August 28: Reverend Martin Luther King, Jr., leads the March on Washington and delivers his speech, "I Have a Dream," in front end of the Lincoln Memorial.
September fifteen: A bomb at Sixteenth Street Baptist Church, in Birmingham, AL, kills 4 girls and wounds xx more children.
November 22: President Kennedy is assassinated in Dallas, Texas.Vice President Lyndon B. Johnson is sworn-in as president.
November 27: President Johnson delivers a spoken language to joint congressional session, calling for passage of Kennedy's civil rights neb.
1964
January 23: The Twenty-4th Amendment, abolishing the poll revenue enhancement is ratified.
Feb 10: House passes H.R. 7152, the Ceremonious Rights Deed, sending the bill to the Senate.
February 26: Majority Leader Mike Mansfield places H.R. 7152 directly on the calendar, bypassing the Judiciary Commission.
March 9: Mansfield introduces movement to brand the Civil Rights Act the Senate'south pending business and debate begins.
March 26: Senate votes to make H.R. 7152 pending business, 67-17.
May 26: Mansfield and Dirksen submit a "clean neb" as substitute for H.R. 7152.
June eight: Mansfield and Dirksen file cloture motion.

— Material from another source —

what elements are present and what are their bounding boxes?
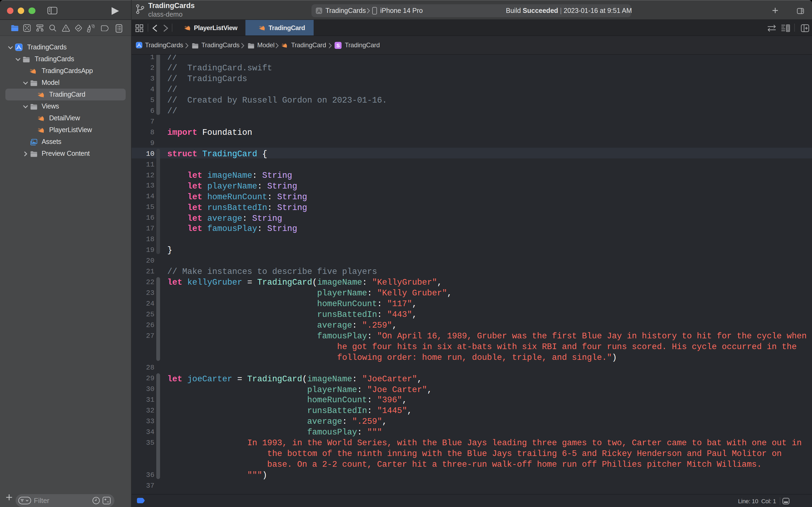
svg-text:S: S [337, 43, 340, 48]
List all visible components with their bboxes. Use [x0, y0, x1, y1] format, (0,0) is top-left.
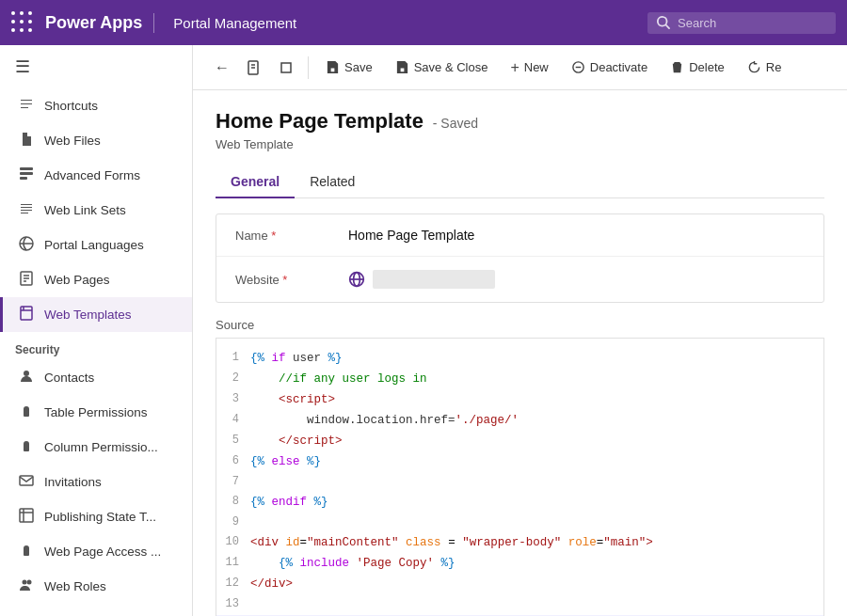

June 9-x: Senator Robert Byrd delivers the longest speech communication against the civil rights bill, speaking for 14 hours and 13 minutes.
June 10: For the first fourth dimension since Rule XXII was established in 1917, the Senate approves cloture on a civil rights bill, with a vote of 71-29. Everett Dirksen offers a memorable speech in back up of the neb. Quoting Victor Hugo, he declares, "Stronger than all the armies is an idea whose time has come up."
June 17: Senate adopts the Mansfield-Dirksen substitute bill with a coil call vote of 76-18.
June xix: Senate approves the Civil Rights Act of 1964.
July 2: House approves Senate bill, fugitive conference committee, and President Johnson signs Civil Rights Human action into law.